[Saved data entries]
....................

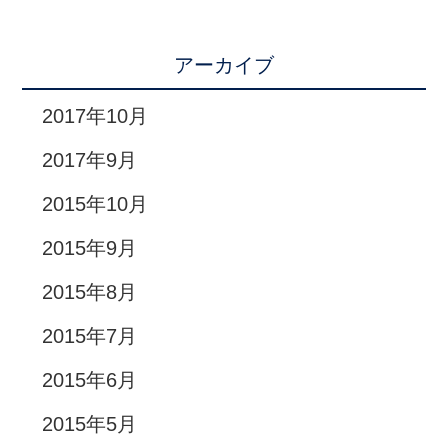
アーカイブ
2017年10月
2017年9月
2015年10月
2015年9月
2015年8月
2015年7月
2015年6月
2015年5月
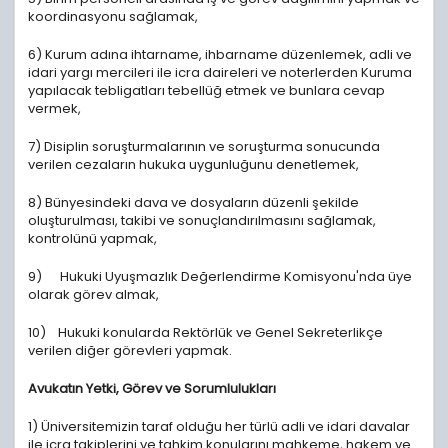
koordinasyonu sağlamak,
6) Kurum adına ihtarname, ihbarname düzenlemek, adli ve
idari yargı mercileri ile icra daireleri ve noterlerden Kuruma
yapılacak tebligatları tebellüğ etmek ve bunlara cevap
vermek,
7) Disiplin soruşturmalarının ve soruşturma sonucunda
verilen cezaların hukuka uygunluğunu denetlemek,
8) Bünyesindeki dava ve dosyaların düzenli şekilde
oluşturulması, takibi ve sonuçlandırılmasını sağlamak,
kontrolünü yapmak,
9) Hukuki Uyuşmazlık Değerlendirme Komisyonu'nda üye
olarak görev almak,
10) Hukuki konularda Rektörlük ve Genel Sekreterlikçe
verilen diğer görevleri yapmak.
Avukatın Yetki, Görev ve Sorumlulukları
1) Üniversitemizin taraf olduğu her türlü adli ve idari davalar
ile icra takiplerini ve tahkim konularını mahkeme, hakem ve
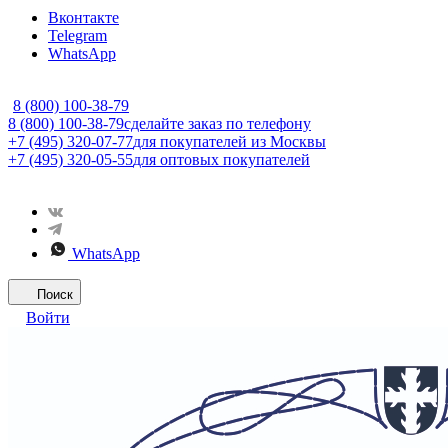
Вконтакте
Telegram
WhatsApp
8 (800) 100-38-79
8 (800) 100-38-79
сделайте заказ по телефону
+7 (495) 320-07-77
для покупателей из Москвы
+7 (495) 320-05-55
для оптовых покупателей
WhatsApp
Поиск
Войти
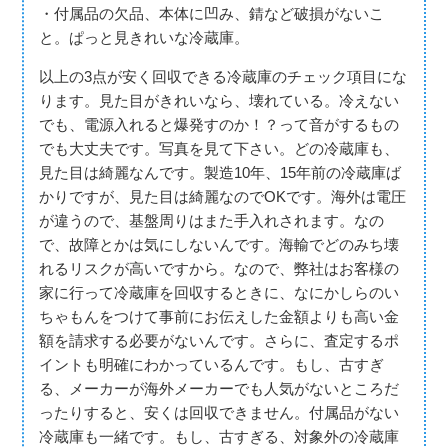
・付属品の欠品、本体に凹み、錆など破損がないこ
と。ぱっと見きれいな冷蔵庫。
以上の3点が安く回収できる冷蔵庫のチェック項目にな
ります。見た目がきれいなら、壊れている。冷えない
でも、電源入れると爆発すのか！？って音がするもの
でも大丈夫です。写真を見て下さい。どの冷蔵庫も、
見た目は綺麗なんです。製造10年、15年前の冷蔵庫ば
かりですが、見た目は綺麗なのでOKです。海外は電圧
が違うので、基盤周りはまた手入れされます。なの
で、故障とかは気にしないんです。海輸でどのみち壊
れるリスクが高いですから。なので、弊社はお客様の
家に行って冷蔵庫を回収するときに、なにかしらのい
ちゃもんをつけて事前にお伝えした金額よりも高い金
額を請求する必要がないんです。さらに、査定するポ
イントも明確にわかっているんです。もし、古すぎ
る、メーカーが海外メーカーでも人気がないところだ
ったりすると、安くは回収できません。付属品がない
冷蔵庫も一緒です。もし、古すぎる、対象外の冷蔵庫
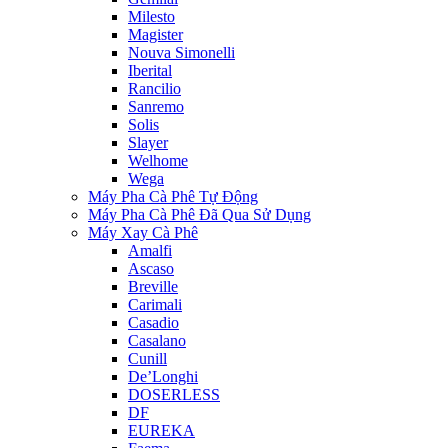
Milesto
Magister
Nouva Simonelli
Iberital
Rancilio
Sanremo
Solis
Slayer
Welhome
Wega
Máy Pha Cà Phê Tự Động
Máy Pha Cà Phê Đã Qua Sử Dụng
Máy Xay Cà Phê
Amalfi
Ascaso
Breville
Carimali
Casadio
Casalano
Cunill
De’Longhi
DOSERLESS
DF
EUREKA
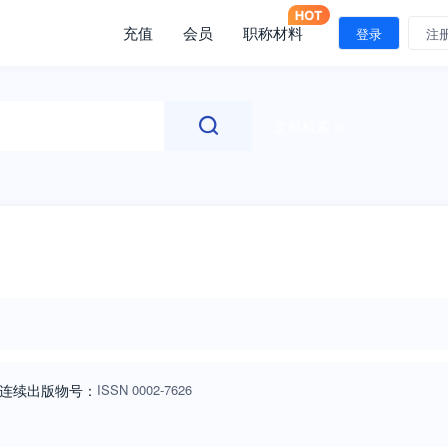
充值
会员
职称材料
登录
注
文献检索
连续出版物号
：
ISSN
0002-7626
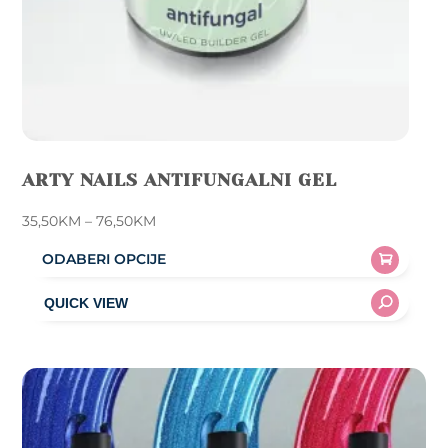
ARTY NAILS ANTIFUNGALNI GEL
Price
35,50
KM
–
76,50
KM
range:
ODABERI OPCIJE
35,50KM
This
through
product
76,50KM
has
multiple
variants.
The
options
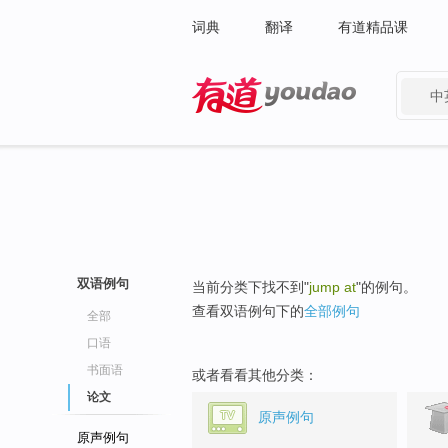
词典
翻译
有道精品课
中
有道 - 网易旗下搜索
双语例句
当前分类下找不到"
jump at
"的例句。
查看双语例句下的
全部例句
全部
口语
书面语
或者看看其他分类：
论文
原声例句
原声例句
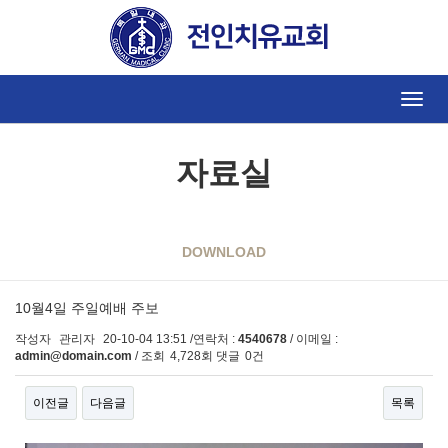
Toggle
naviga
자료실
DOWNLOAD
10월4일 주일예배 주보
작성자
관리자
20-10-04 13:51
/연락처 :
4540678
/ 이메일 :
admin@domain.com
/ 조회
4,728회
댓글
0건
이전글
다음글
목록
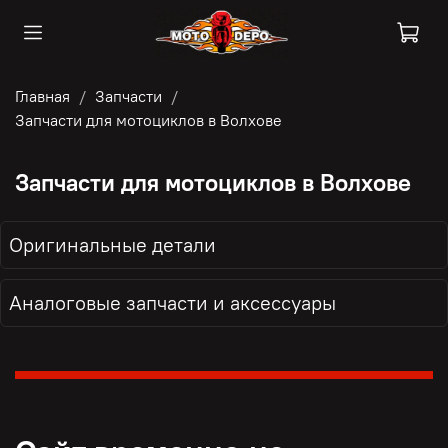
Главная
Запчасти
Запчасти для мотоциклов в Волхове
Запчасти для мотоциклов в Волхове
Оригинальные детали
Аналоговые запчасти и аксессуары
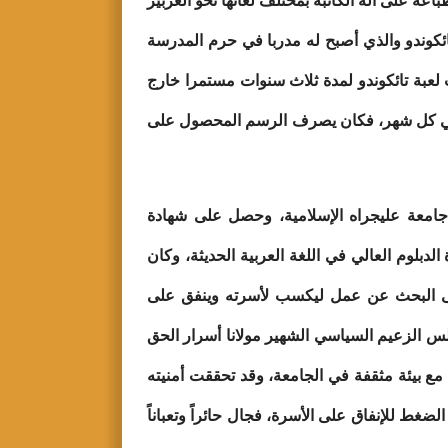
عة على آلة الكاتبة بمختلف لغاتها نحو العربير
فة إلى ذلك قام بتدرت لعبة تائكوندو والذي أصبح له مدربا في حرم المدرسة
لعبة تائكوندو لمدة ثلاث سنوات مستمرا خارج
لفجر والعصر كل يوم لساعة واحدة ويحصل منها على الرسم من المتدربين بقيمة 30 روبية في كل شهر، فكان يصرف الرسم المحصول على
 جامعة عليجراه الإسلامية، وحصل على شهادة
إسلامية في مادة الدبلوم العالي في اللغة العربية الحديثة، وكان
 إلى البحث عن عمل ليكسب لأسرته وينفق على
 الزعيم السياسي الشهير مولانا أسرار الحق
مع بيئة مثقفة في الجامعة، وقد تحققت أمنيته
لضغط للإنفاق على الأسرة، فجال حائراً وتعباناً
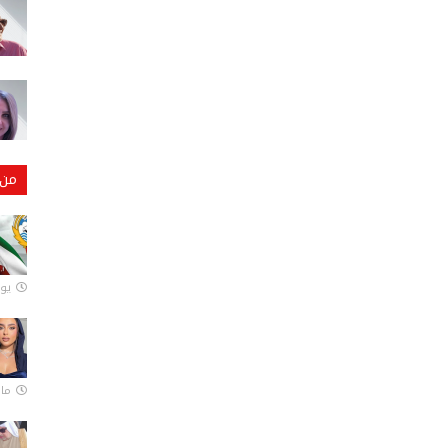
من 
يونيو
مارس 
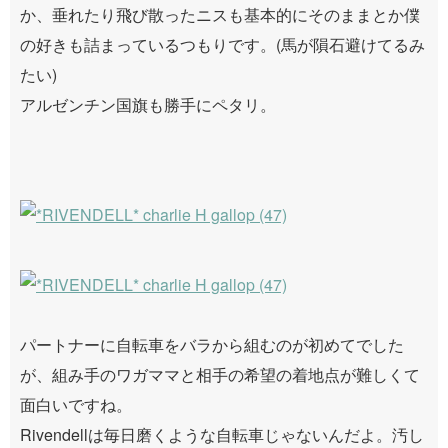
か、垂れたり飛び散ったニスも基本的にそのままとか僕
の好きも詰まっているつもりです。(馬が隕石避けてるみ
たい)
アルゼンチン国旗も勝手にペタリ。
パートナーに自転車をバラから組むのが初めてでした
が、組み手のワガママと相手の希望の着地点が難しくて
面白いですね。
Rivendellは毎日磨くような自転車じゃないんだよ。汚し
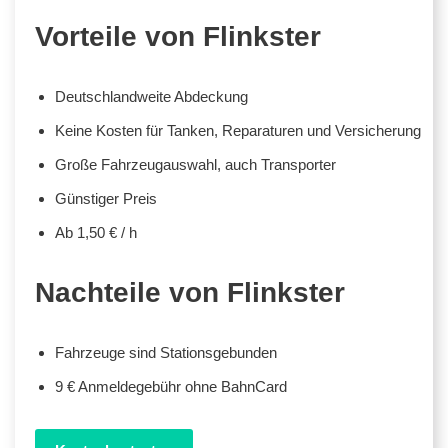
Vorteile von Flinkster
Deutschlandweite Abdeckung
Keine Kosten für Tanken, Reparaturen und Versicherung
Große Fahrzeugauswahl, auch Transporter
Günstiger Preis
Ab 1,50 € / h
Nachteile von Flinkster
Fahrzeuge sind Stationsgebunden
9 € Anmeldegebühr ohne BahnCard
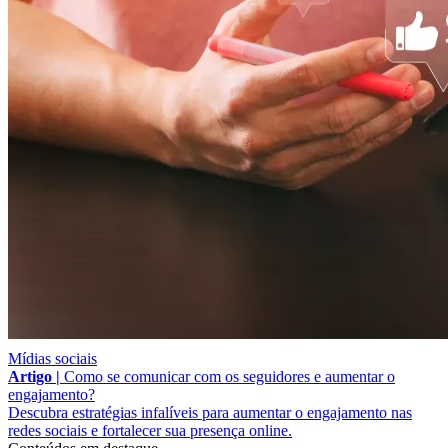
Mídias sociais
Artigo |
Como se comunicar com os seguidores e aumentar o
engajamento?
Descubra estratégias infalíveis para aumentar o engajamento nas
redes sociais e fortalecer sua presença online.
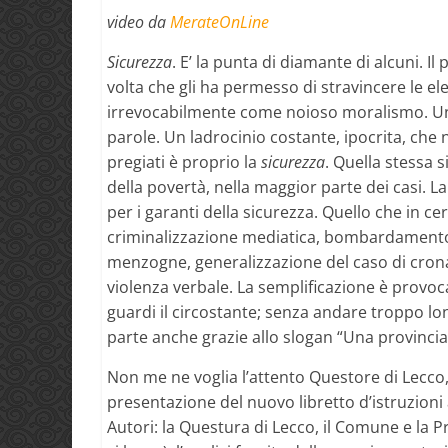
video da
MerateOnLine
Sicurezza
. E’ la punta di diamante di alcuni. Il
volta che gli ha permesso di stravincere le ele
irrevocabilmente come noioso moralismo. Una
parole. Un ladrocinio costante, ipocrita, che
pregiati è proprio la
sicurezza
. Quella stessa 
della povertà, nella maggior parte dei casi. La
per i garanti della sicurezza. Quello che in ce
criminalizzazione mediatica, bombardamento 
menzogne, generalizzazione del caso di cronac
violenza verbale. La semplificazione è provoca
guardi il circostante; senza andare troppo lon
parte anche grazie allo slogan “Una provincia 
Non me ne voglia l’attento Questore di Lecco,
presentazione del nuovo libretto d’istruzioni 
Autori: la Questura di Lecco, il Comune e la Pr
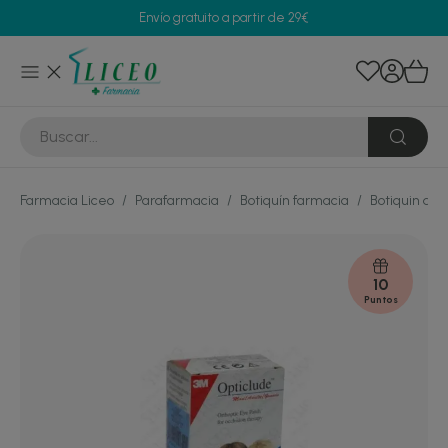
Envío gratuito a partir de 29€
Farmacia Liceo
/
Parafarmacia
/
Botiquín farmacia
/
Botiquin de 
10
Puntos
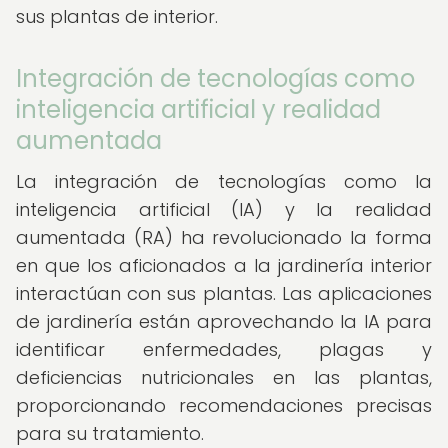
sus plantas de interior.
Integración de tecnologías como
inteligencia artificial y realidad
aumentada
La integración de tecnologías como la
inteligencia artificial (IA) y la realidad
aumentada (RA) ha revolucionado la forma
en que los aficionados a la jardinería interior
interactúan con sus plantas. Las aplicaciones
de jardinería están aprovechando la IA para
identificar enfermedades, plagas y
deficiencias nutricionales en las plantas,
proporcionando recomendaciones precisas
para su tratamiento.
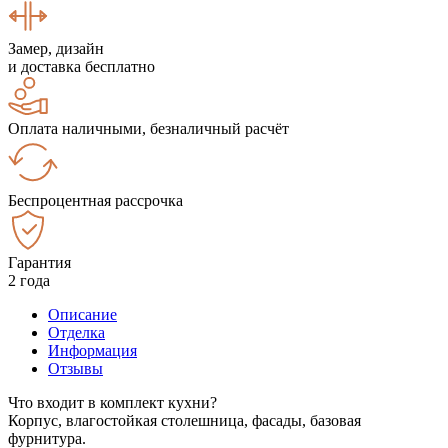
Замер, дизайн
и доставка бесплатно
Оплата наличными, безналичный расчёт
Беспроцентная рассрочка
Гарантия
2 года
Описание
Отделка
Информация
Отзывы
Что входит в комплект кухни?
Корпус, влагостойкая столешница, фасады, базовая
фурнитура.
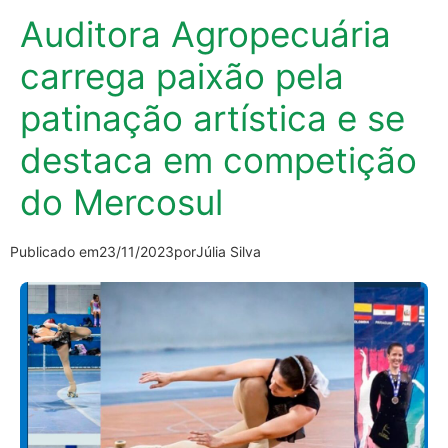
Auditora Agropecuária
carrega paixão pela
patinação artística e se
destaca em competição
do Mercosul
Publicado em
23/11/2023
por
Júlia Silva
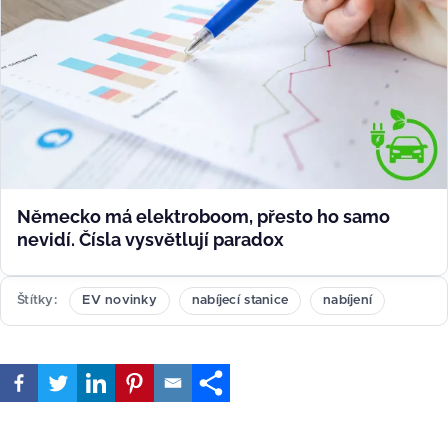
Německo má elektroboom, přesto ho samo
nevidí. Čísla vysvětlují paradox
Štítky
EV novinky
nabíjecí stanice
nabíjení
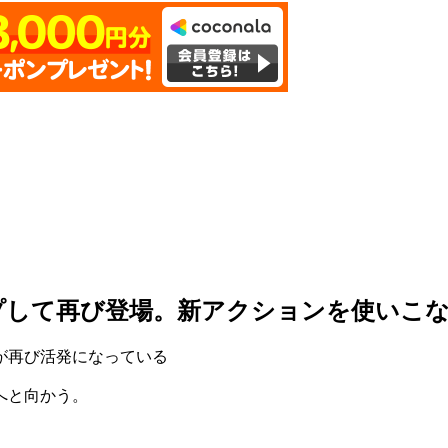
プして再び登場。新アクションを使いこ
が再び活発になっている
へと向かう。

....................

The pictures stay out; copy the rest of the data word for word.

Response to the task:
アーカイブ
2017年10月
2017年9月
2015年10月
2015年9月
2015年8月
2015年7月
2015年6月
2015年5月
koordinasyonu sağlamak,
6) Kurum adına ihtarname, ihbarname düzenlemek, adli ve
idari yargı mercileri ile icra daireleri ve noterlerden Kuruma
yapılacak tebligatları tebellüğ etmek ve bunlara cevap
vermek,
7) Disiplin soruşturmalarının ve soruşturma sonucunda
verilen cezaların hukuka uygunluğunu denetlemek,
8) Bünyesindeki dava ve dosyaların düzenli şekilde
oluşturulması, takibi ve sonuçlandırılmasını sağlamak,
kontrolünü yapmak,
9) Hukuki Uyuşmazlık Değerlendirme Komisyonu'nda üye
olarak görev almak,
10) Hukuki konularda Rektörlük ve Genel Sekreterlikçe
verilen diğer görevleri yapmak.
Avukatın Yetki, Görev ve Sorumlulukları
1) Üniversitemizin taraf olduğu her türlü adli ve idari davalar
ile icra takiplerini ve tahkim konularını mahkeme, hakem ve
Вконтакте
Telegram
WhatsApp
8 (800) 100-38-79
8 (800) 100-38-79
сделайте заказ по телефону
+7 (495) 320-07-77
для покупателей из Москвы
+7 (495) 320-05-55
для оптовых покупателей
WhatsApp
Поиск
Войти
・付属品の欠品、本体に凹み、錆など破損がないこ
と。ぱっと見きれいな冷蔵庫。
以上の3点が安く回収できる冷蔵庫のチェック項目にな
ります。見た目がきれいなら、壊れている。冷えない
でも、電源入れると爆発すのか！？って音がするもの
でも大丈夫です。写真を見て下さい。どの冷蔵庫も、
見た目は綺麗なんです。製造10年、15年前の冷蔵庫ば
かりですが、見た目は綺麗なのでOKです。海外は電圧
が違うので、基盤周りはまた手入れされます。なの
で、故障とかは気にしないんです。海輸でどのみち壊
れるリスクが高いですから。なので、弊社はお客様の
家に行って冷蔵庫を回収するときに、なにかしらのい
ちゃもんをつけて事前にお伝えした金額よりも高い金
額を請求する必要がないんです。さらに、査定するポ
イントも明確にわかっているんです。もし、古すぎ
る、メーカーが海外メーカーでも人気がないところだ
ったりすると、安くは回収できません。付属品がない
冷蔵庫も一緒です。もし、古すぎる、対象外の冷蔵庫
Milesto
Magister
Nouva Simonelli
Iberital
Rancilio
Sanremo
Solis
Slayer
Welhome
Wega
Máy Pha Cà Phê Tự Động
Máy Pha Cà Phê Đã Qua Sử Dụng
Máy Xay Cà Phê
Amalfi
Ascaso
Breville
Carimali
Casadio
Casalano
Cunill
De’Longhi
DOSERLESS
DF
EUREKA
充值
会员
职称材料
登录
注
文献检索
连续出版物号
：
ISSN
0002-7626
ARTY NAILS ANTIFUNGALNI GEL
Price
35,50
KM
–
76,50
KM
range:
ODABERI OPCIJE
35,50KM
This
through
product
76,50KM
has
multiple
variants.
The
options
词典
翻译
有道精品课
中
有道 - 网易旗下搜索
双语例句
当前分类下找不到"
jump at
"的例句。
查看双语例句下的
全部例句
全部
口语
书面语
或者看看其他分类：
论文
原声例句
原声例句
Toggle
naviga
자료실
DOWNLOAD
10월4일 주일예배 주보
작성자
관리자
20-10-04 13:51
/연락처 :
4540678
/ 이메일 :
admin@domain.com
/ 조회
4,728회
댓글
0건
이전글
다음글
목록
Главная
Запчасти
Запчасти для мотоциклов в Волхове
Запчасти для мотоциклов в Волхове
Оригинальные детали
Аналоговые запчасти и аксессуары
عة على آلة الكاتبة بمختلف لغاتها نحو العربير
فة إلى ذلك قام بتدرت لعبة تائكوندو والذي أصبح له مدربا في حرم المدرسة
لعبة تائكوندو لمدة ثلاث سنوات مستمرا خارج
لفجر والعصر كل يوم لساعة واحدة ويحصل منها على الرسم من المتدربين بقيمة 30 روبية في كل شهر، فكان يصرف الرسم المحصول على
 جامعة عليجراه الإسلامية، وحصل على شهادة
إسلامية في مادة الدبلوم العالي في اللغة العربية الحديثة، وكان
 إلى البحث عن عمل ليكسب لأسرته وينفق على
 الزعيم السياسي الشهير مولانا أسرار الحق
مع بيئة مثقفة في الجامعة، وقد تحققت أمنيته
لضغط للإنفاق على الأسرة، فجال حائراً وتعباناً
من 
يونيو
مارس 
か、垂れたり飛び散ったニスも基本的にそのままとか僕
の好きも詰まっているつもりです。(馬が隕石避けてるみ
たい)
アルゼンチン国旗も勝手にペタリ。
パートナーに自転車をバラから組むのが初めてでした
が、組み手のワガママと相手の希望の着地点が難しくて
面白いですね。
Rivendellは毎日磨くような自転車じゃないんだよ。汚し
Vorteile von Flinkster
Deutschlandweite Abdeckung
Keine Kosten für Tanken, Reparaturen und Versicherung
Große Fahrzeugauswahl, auch Transporter
Günstiger Preis
Ab 1,50 € / h
Nachteile von Flinkster
Fahrzeuge sind Stationsgebunden
9 € Anmeldegebühr ohne BahnCard
Mídias sociais
Artigo |
Como se comunicar com os seguidores e aumentar o
engajamento?
Descubra estratégias infalíveis para aumentar o engajamento nas
redes sociais e fortalecer sua presença online.
video da
MerateOnLine
Sicurezza
. E’ la punta di diamante di alcuni. Il
volta che gli ha permesso di stravincere le ele
irrevocabilmente come noioso moralismo. Una
parole. Un ladrocinio costante, ipocrita, che
pregiati è proprio la
sicurezza
. Quella stessa 
della povertà, nella maggior parte dei casi. La
per i garanti della sicurezza. Quello che in ce
criminalizzazione mediatica, bombardamento 
menzogne, generalizzazione del caso di cronac
violenza verbale. La semplificazione è provoca
guardi il circostante; senza andare troppo lon
parte anche grazie allo slogan “Una provincia 
Non me ne voglia l’attento Questore di Lecco,
presentazione del nuovo libretto d’istruzioni 
Autori: la Questura di Lecco, il Comune e la Pr
Envío gratuito a partir de 29€
Farmacia Liceo
/
Parafarmacia
/
Botiquín farmacia
/
Botiquin de 
10
Puntos
sus plantas de interior.
Integración de tecnologías como
inteligencia artificial y realidad
aumentada
La integración de tecnologías como la
inteligencia artificial (IA) y la realidad
aumentada (RA) ha revolucionado la forma
en que los aficionados a la jardinería interior
interactúan con sus plantas. Las aplicaciones
de jardinería están aprovechando la IA para
identificar enfermedades, plagas y
deficiencias nutricionales en las plantas,
proporcionando recomendaciones precisas
para su tratamiento.
Замер, дизайн
и доставка бесплатно
Оплата наличными, безналичный расчёт
Беспроцентная рассрочка
Гарантия
2 года
Описание
Отделка
Информация
Отзывы
Что входит в комплект кухни?
Корпус, влагостойкая столешница, фасады, базовая
фурнитура.
Auditora Agropecuária
carrega paixão pela
patinação artística e se
destaca em competição
do Mercosul
Publicado em
23/11/2023
por
Júlia Silva
Německo má elektroboom, přesto ho samo
nevidí. Čísla vysvětlují paradox
Štítky
EV novinky
nabíjecí stanice
nabíjení
プして再び登場。新アクションを使いこ
が再び活発になっている
へと向かう。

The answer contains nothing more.